Segnalo il suo intervento (il cui testo è ora disponibile online sul sito di ROARS a questo link) perché, forte di una esperienza internazionale ben consolidata e di interessi di ricerca comparativi piuttosto rari nell’ambito degli studi giuridico-amministrativi e istituzionale nel nostro paese, lo studioso è stato capace di esporre con lucidità e capacità di sintesi i più evidenti problemi del tentativo di riforma degli assetti universitari attualmente in corso nel nostro paese senza approdare a nostalgie fuori luogo su come (non) funzionavano le cose “prima”.

Cassese, infatti, non ritiene che il processo di riforma avviato dalla Gelmini e continuato (pur con tentennamenti iniziali) da Profumo rappresenti l’importazione di meccanismi di valutazione ormai rodati sul piano internazionale (e che quindi o sia da difendere sulla scorta degli esempi stranieri, o porti alla condanna in blocco di ogni forma di intervento valutativo sulla professionalità degli addetti alla ricerca e alla formazione superiore e sull’efficienza produttiva degli istituti). Caso mai, soprattutto a partire dal momento di implementazione della riforma Berlinguer per l’applicazione anche da noi dei dettami del Bologna process, il processo italiano ha acquisito di alcuni modelli stranieri (comunque soggetti, anche nei loro paesi, a diverse critiche e a profonde ridiscussioni) quasi solo le retoriche di autopromozione, ma non certo i contenuti. E proprio attraverso l’utilizzo dei più aggiornati criteri di definizione degli strumenti di analisi della produzione scientifica e del loro utilizzo per studiare il funzionamento delle istituzioni culturali l’autore arriva a individuare i limiti maggiori del sistema in corso di edificazione in Italia.

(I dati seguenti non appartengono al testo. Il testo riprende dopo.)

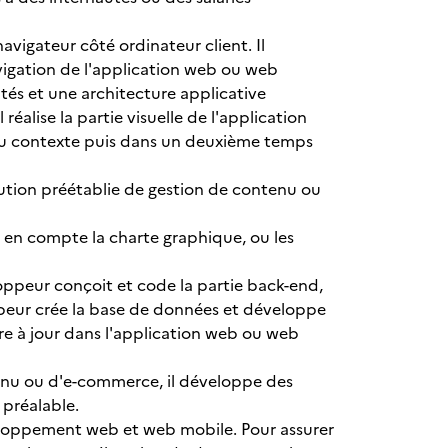
avigateur côté ordinateur client. Il
avigation de l'application web ou web
és et une architecture applicative
lise la partie visuelle de l'application
au contexte puis dans un deuxième temps
solution préétablie de gestion de contenu ou
nd en compte la charte graphique, ou les
loppeur conçoit et code la partie back-end,
ppeur crée la base de données et développe
re à jour dans l'application web ou web
tenu ou d'e-commerce, il développe des
 préalable.
eloppement web et web mobile. Pour assurer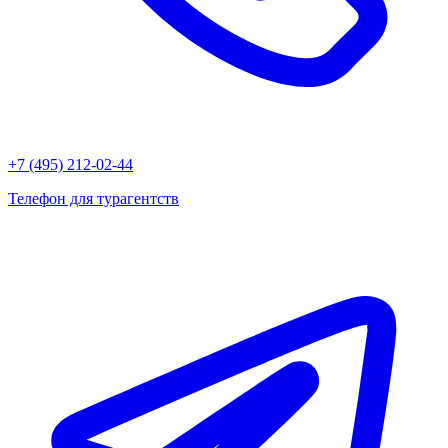
+7 (495) 212-02-44
Телефон для турагентств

In primo luogo, nei vari mutamenti di Esecutivo strutture e dinamiche apparentemente simili sul piano giuridico e formale hanno visto sviluppi assai diversi e incontrollati. Tanto per fare l’esempio più chiaro ed evidente, l’Agenzia Nazionale per la Valutazione del Sistema Universitario e della Ricerca (ANVUR) è ideata dal ministro Mussi essenzialmente per ripartire sulla base della qualità delle sedi e dei singoli istituti i fondi di ricerca e i posti di ruolo (per i quali si stava mettendo a punto un nuovo sistema di reclutamento, poi abortito), nell’ambito di un previsto ciclo di espansione delle risorse universitarie. Non si sa cosa sarebbe uscito fuori da tutto questo, soprattutto tenendo conto che il ministero dell’Università era saldamente in mano a una forza politica che rapperesentava il riferimento partitico classico di buona parte dei gruppi corporativi attivi all’interno delle varie discipline. Di certo, sarebbero accadute cose diverse da quanto avvenuto successivamente, con un’ANVUR divenuta cuore e centro nevralgico di ogni scelta di impegno economico e quindi bisognosa di una molteplicità di criteri di “classificazione” nelle intenzioni univoci e inattaccabili, peraltro in una situazione di restrizione continua della base finanziaria.

Soprattutto, del nostro sistema di formazione superiore non è mai stata messa in discussione la gestione essenzialmente verticistica e burocratica, neppure di fronte a un processo di realizzazione dell’autonomia che ha portato le strutture centrali di raccordo tra politica e professione accademica ad “auto-annullarsi”. Questo ha condotto a interpretare la valutazione delle attività accademiche soprattuto di ricerca secondo meri criteri di misurazione. Questo sta conducendo, nel breve periodo, a un sempre più evidente adattamento dei profili degli studiosi, della loro produzione e persino della ripartizione dei settori disciplinari e delle associazioni culturali di categoria, ai criteri di misurazione. Ma la situazione sta degenerando per ragioni ancora più radicali, vista l’impossibilità di imbastire sulla valutazione (nei desideri) oggettiva un intero sistema giuridico, senza incappare negli “anticorpi” che uno stato di diritto ha maturato contro l’arbitrio. Così, infatti, conclude Cassese.

L’Anvur, burocratizzando misurazione e valutazione, si sta trasformando in una sorta di Minosse all’entrata dell’Inferno o di Corte dei conti con straordinari poteri regolamentari, ma ignorando le conseguenze della amministrativizzazione della misurazione e della valutazione: la scelta degli esaminatori, la selezione dei docenti, lo stesso progresso della ricerca saranno decisi non nelle università, ma nei tribunali. Ne è prova la sentenza del Tar Lazio, Sez. III, n. 08408 / 2012 dell’11 ottobre 2012, che ordina all’Anvur l’esibizione dei documenti preparatori della classificazione delle riviste e ne è un segno premonitore il Documento di lavoro CUN del 24 ottobre 2012 che elenca le questioni aperte circa i criteri di valutazione per le procedure di abilitazione. E questo è solo l’inizio: altri interventi dei giudici amministrativi seguono (si vedano le ordinanze dello stesso giudice del 9 novembre 2012 04028 e 0424) e inesorabilmente seguiranno.